** RECORDS PROVIDED follows **

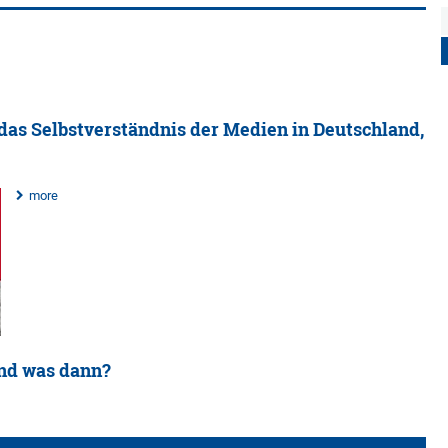
 das Selbstverständnis der Medien in Deutschland,
more
und was dann?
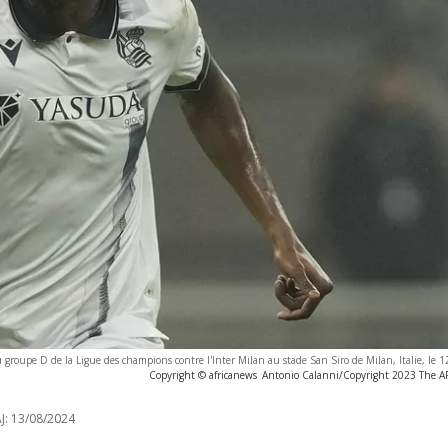
 groupe D de la Ligue des champions contre l'Inter Milan au stade San Siro de Milan, Italie, le
Copyright © africanews
Antonio Calanni/Copyright 2023 The AP.
J:
13/08/2024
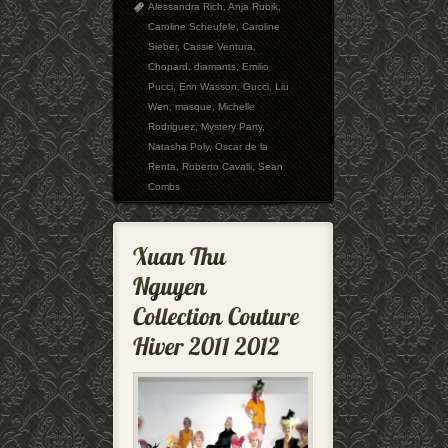
Alessandra Rich
,
Anja Rubik
,
Caroline Scheufele
,
Caroline
Sieber
,
Cassie Ventura
,
Chopard
,
diamants
,
Emilio
Pucci
,
Erin Wasson
,
Gucci
,
Liu
Wen
,
masque
,
Michelle
Rodriguez
,
Mystery Party
,
Natasha Poly
,
Oscar de la
Renta
,
Roberto Cavalli
,
Sean
Combs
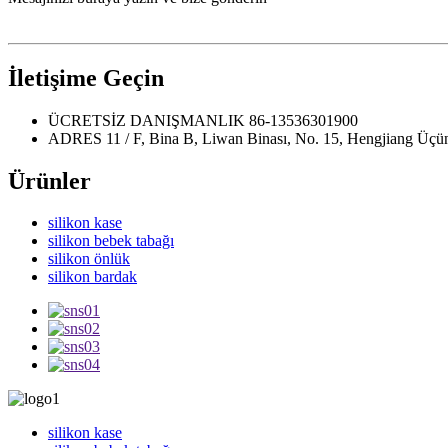
İletişime Geçin
ÜCRETSİZ DANIŞMANLIK
86-13536301900
ADRES
11 / F, Bina B, Liwan Binası, No. 15, Hengjiang Üç
Ürünler
silikon kase
silikon bebek tabağı
silikon önlük
silikon bardak
silikon kase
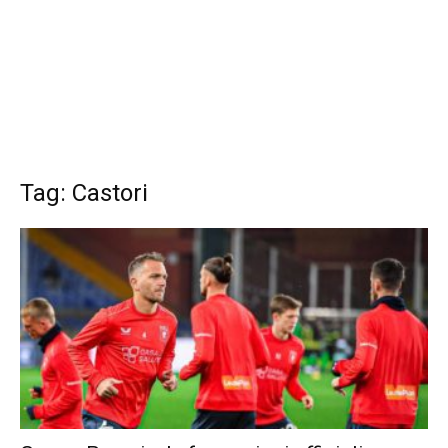
Tag: Castori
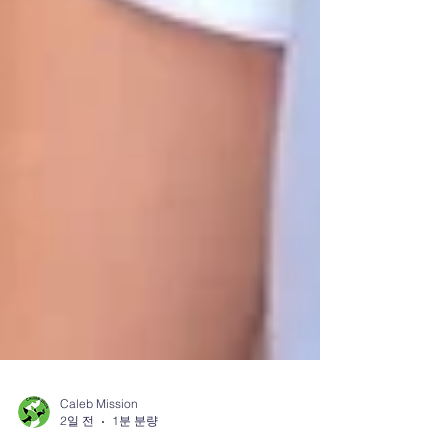
Caleb Mission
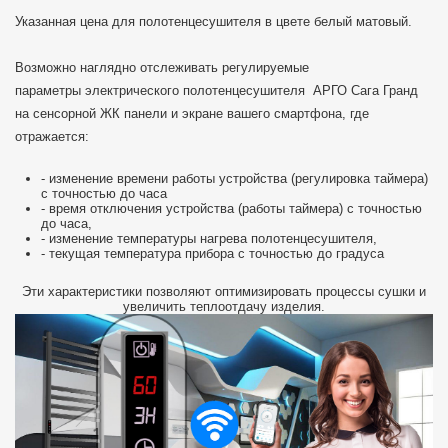
Указанная цена для полотенцесушителя в цвете белый матовый.
Возможно наглядно отслеживать регулируемые
параметры
электрического полотенцесушителя АРГО Сага Гранд
на сенсорной ЖК панели и экране вашего смартфона, где
отражается:
- изменение времени работы устройства (регулировка таймера)
с точностью до часа
- время отключения устройства (работы таймера) с точностью
до часа,
- изменение температуры нагрева полотенцесушителя,
- текущая температура прибора с точностью до градуса
Эти характеристики позволяют оптимизировать процессы сушки и
увеличить теплоотдачу изделия.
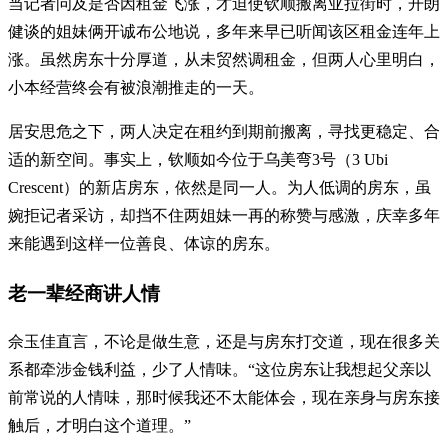
当记者问及是否因租金飞涨，才迫使钦顺搬离亚拉街时，开朗
健谈的姐妹俩开诚布公地说，多年来早已听闻该区租金连年上
涨。虽然房东十分厚道，从未贸然调租金，但两人心里明白，
小本经营终会有被浪潮推走的一天。
居安思危之下，两人决定在租约到期前搬离，寻找更稳定、合
适的新空间。事实上，钦顺如今位于乌美弯3号（3 Ubi
Crescent）的新店房东，依然是同一人。为人低调的房东，虽
婉拒记者采访，却挡不住两姐妹一再的称赞与感激，庆幸多年
来能遇到这样一位善良、体谅的房东。
老一辈经商讲人情
佘玉佳直言，不论是做生意，还是与房东打交道，现在很多关
系都牵涉金钱利益，少了人情味。“这位房东让我想起父亲以
前常说的人情味，那时候我还不太能体会，现在亲身与房东接
触后，才明白这个道理。”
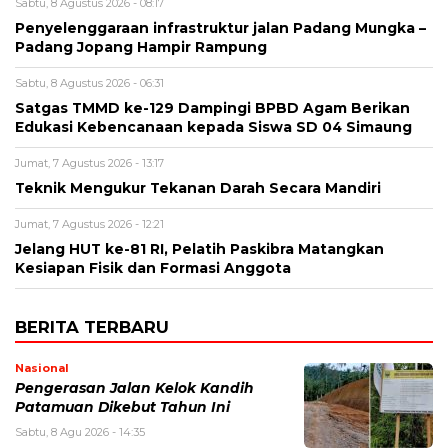
Sabtu, 8 Agustus 2026 - 08:17
Penyelenggaraan infrastruktur jalan Padang Mungka –
Padang Jopang Hampir Rampung
Sabtu, 8 Agustus 2026 - 06:31
Satgas TMMD ke-129 Dampingi BPBD Agam Berikan
Edukasi Kebencanaan kepada Siswa SD 04 Simaung
Jumat, 7 Agustus 2026 - 13:17
Teknik Mengukur Tekanan Darah Secara Mandiri
Jumat, 7 Agustus 2026 - 12:21
Jelang HUT ke-81 RI, Pelatih Paskibra Matangkan
Kesiapan Fisik dan Formasi Anggota
BERITA TERBARU
Nasional
Pengerasan Jalan Kelok Kandih
Patamuan Dikebut Tahun Ini
Sabtu, 8 Agu 2026 - 14:35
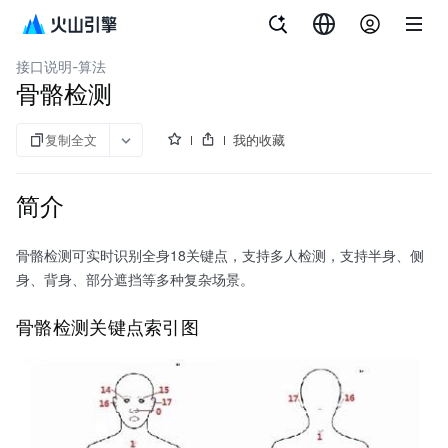
文档指南
智能美化特效
接口说明-算法
骨骼检测
复制全文
我的收藏
简介
骨骼检测可实时识别全身18关键点，支持多人检测，支持半身、侧
身、背身、部分遮挡等多种复杂场景。
骨骼检测关键点索引图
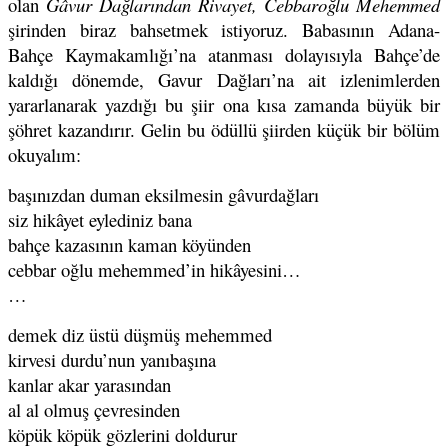
olan
Gâvur Dağlarından Rivayet, Cebbaroğlu Mehemmed
şirinden biraz bahsetmek istiyoruz. Babasının Adana-
Bahçe Kaymakamlığı’na atanması dolayısıyla Bahçe’de
kaldığı dönemde, Gavur Dağları’na ait izlenimlerden
yararlanarak yazdığı bu şiir ona kısa zamanda büyük bir
şöhret kazandırır. Gelin bu ödüllü şiirden küçük bir bölüm
okuyalım:
başınızdan duman eksilmesin gâvurdağları
siz hikâyet eylediniz bana
bahçe kazasının kaman köyünden
cebbar oğlu mehemmed’in hikâyesini…
…
demek diz üstü düşmüş mehemmed
kirvesi durdu’nun yanıbaşına
kanlar akar yarasından
al al olmuş çevresinden
köpük köpük gözlerini doldurur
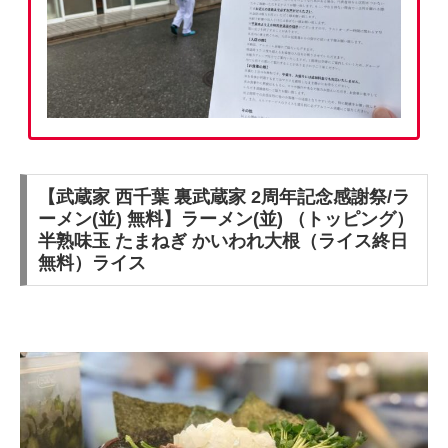
【武蔵家 西千葉 裏武蔵家 2周年記念感謝祭/ラ
ーメン(並) 無料】ラーメン(並) （トッピング）
半熟味玉 たまねぎ かいわれ大根（ライス終日
無料）ライス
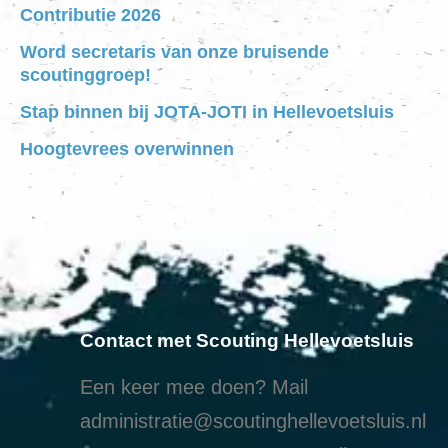
Contributie 2026
Word secretaris van onze bruisende
scoutinggroep!
Stap binnen bij JOTA-JOTI in Hellevoetsluis
Hoogtevrees overwinnen
Contact met Scouting Hellevoetsluis
Een keer mee doen? Mail
administratie@scoutinghellevoetsluis.nl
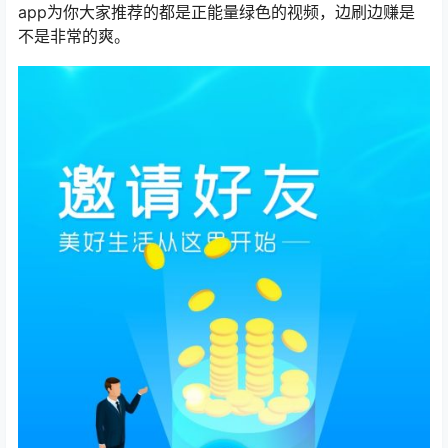
app为你大家推荐的都是正能量绿色的视频，边刷边赚是
不是非常的爽。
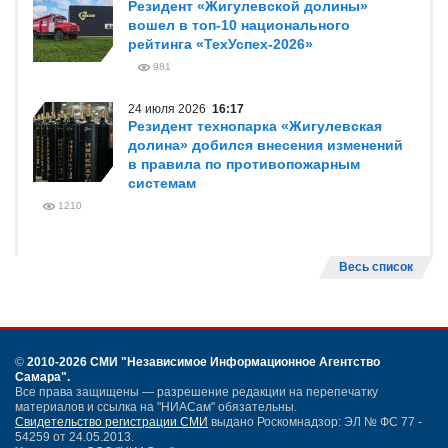
Резидент «Жигулевской долины»
вошел в топ-10 национального
рейтинга «ТехУспех-2026»
981
24 июля 2026
16:17
Резидент технопарка «Жигулевская
долина» добился внесения изменений
в правила по противопожарным
системам
1210
Весь список
©
2010-2026 СМИ
"Независимое Информационное Агентство
Самара"
.
Все права защищены — разрешение редакции на перепечатку
материалов и ссылка на "НИАСам" обязательны.
Свидетельство регистрации СМИ
выдано Роскомнадзор: ЭЛ № ФС 77 -
54259 от 24.05.2013.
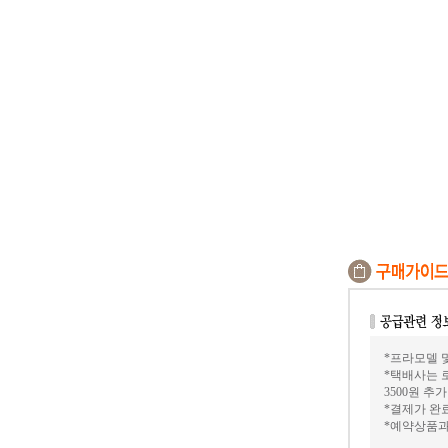
*프라모델 및
*택배사는 
3500원 추
*결제가 완료
*예약상품과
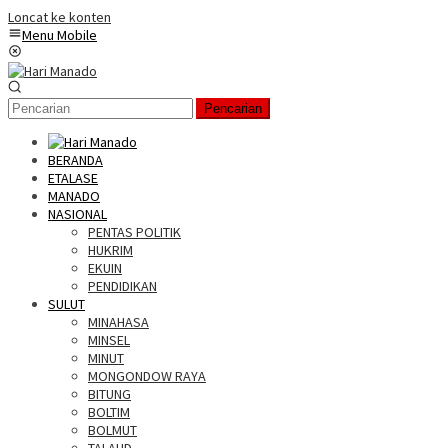
Loncat ke konten
Menu Mobile
Pencarian
BERANDA
ETALASE
MANADO
NASIONAL
PENTAS POLITIK
HUKRIM
EKUIN
PENDIDIKAN
SULUT
MINAHASA
MINSEL
MINUT
MONGONDOW RAYA
BITUNG
BOLTIM
BOLMUT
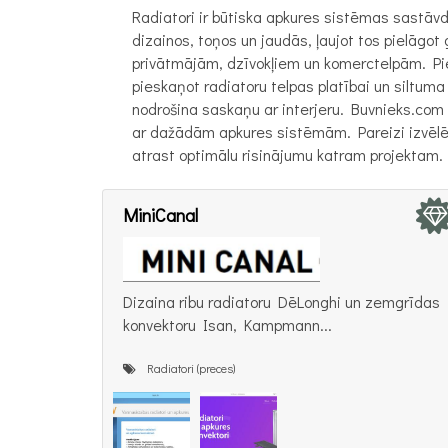
Radiatori ir būtiska apkures sistēmas sastāvd
dizainos, toņos un jaudās, ļaujot tos pielāg
privātmājām, dzīvokļiem un komerctelpām. Piee
pieskaņot radiatoru telpas platībai un siltuma
nodrošina saskaņu ar interjeru. Buvnieks.com l
ar dažādām apkures sistēmām. Pareizi izvēlēt
atrast optimālu risinājumu katram projektam.
MiniCanal
Dizaina ribu radiatoru DēLonghi un zemgrīdas
konvektoru Isan, Kampmann...
Radiatori (preces)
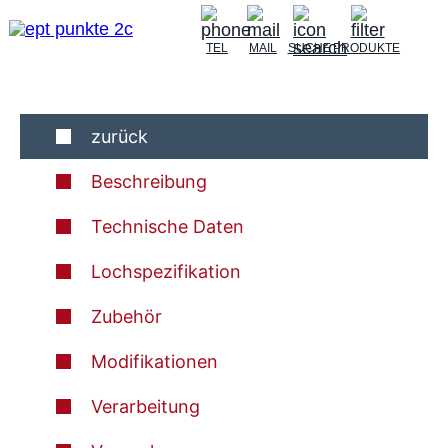
TEL
MAIL
SUCHE
PRODUKTE
zurück
Beschreibung
Technische Daten
Lochspezifikation
Zubehör
Modifikationen
Verarbeitung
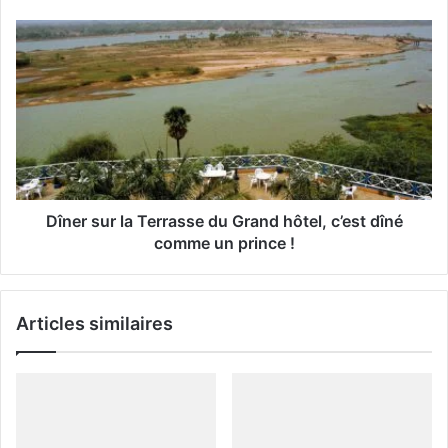
E
m
a
i
l
Dîner sur la Terrasse du Grand hôtel, c’est dîné
comme un prince !
Articles similaires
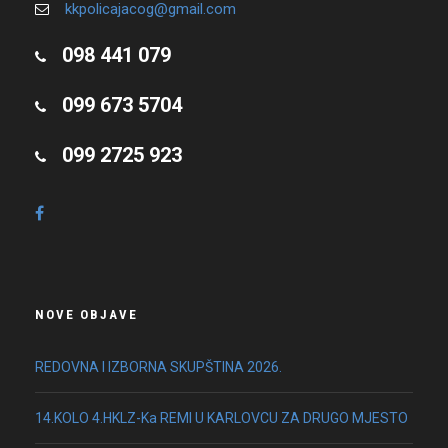
kkpolicajacog@gmail.com
098 441 079
099 673 5704
099 2725 923
NOVE OBJAVE
REDOVNA I IZBORNA SKUPŠTINA 2026.
14.KOLO 4.HKLZ-Ka REMI U KARLOVCU ZA DRUGO MJESTO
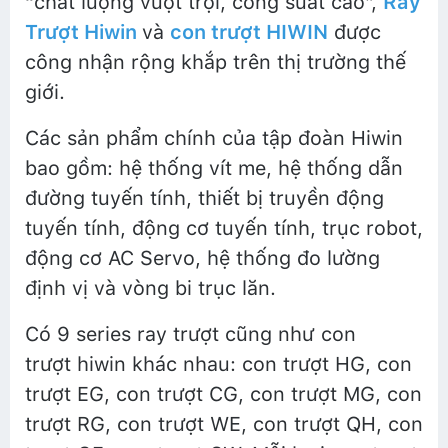
“chất lượng vượt trội, công suất cao”,
Ray
Trượt Hiwin
và
con trượt HIWIN
được
công nhận rộng khắp trên thị trường thế
giới.
Các sản phẩm chính của tập đoàn Hiwin
bao gồm: hệ thống vít me, hệ thống dẫn
đường tuyến tính, thiết bị truyền động
tuyến tính, động cơ tuyến tính, trục robot,
động cơ AC Servo, hệ thống đo lường
định vị và vòng bi trục lăn.
Có 9 series ray trượt cũng như con
trượt hiwin khác nhau: con trượt HG, con
trượt EG, con trượt CG, con trượt MG, con
trượt RG, con trượt WE, con trượt QH, con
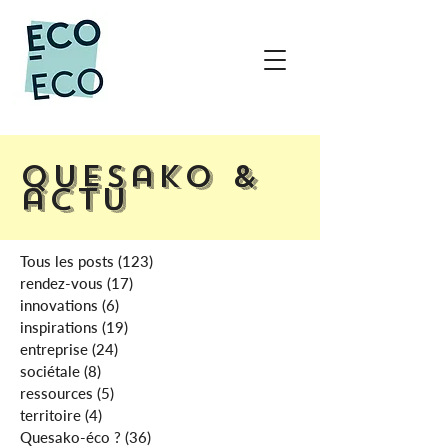
Quesako &
actu
Tous les posts
(123)
123 posts
rendez-vous
(17)
17 posts
innovations
(6)
6 posts
inspirations
(19)
19 posts
entreprise
(24)
24 posts
sociétale
(8)
8 posts
ressources
(5)
5 posts
territoire
(4)
4 posts
Quesako-éco ?
(36)
36 posts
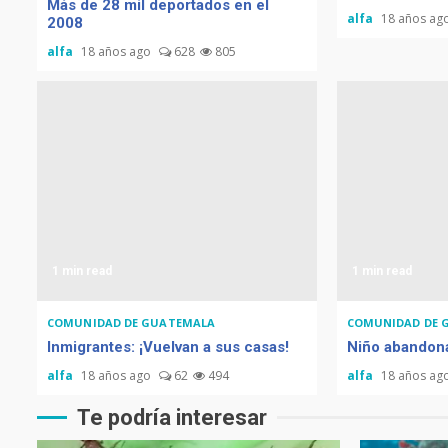
Más de 28 mil deportados en el
alfa
18 años ag
2008
alfa
18 años ago
628
805
1 min read
1 min read
COMUNIDAD DE GUATEMALA
COMUNIDAD DE 
Inmigrantes: ¡Vuelvan a sus casas!
Niño abandon
alfa
18 años ago
62
494
alfa
18 años ag
Te podría interesar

** End of RECORDS PROVIDED **

Pull each line that includes the word "posts" out of the material above.

Tous les posts
123 posts
17 posts
6 posts
19 posts
24 posts
8 posts
5 posts
4 posts
36 posts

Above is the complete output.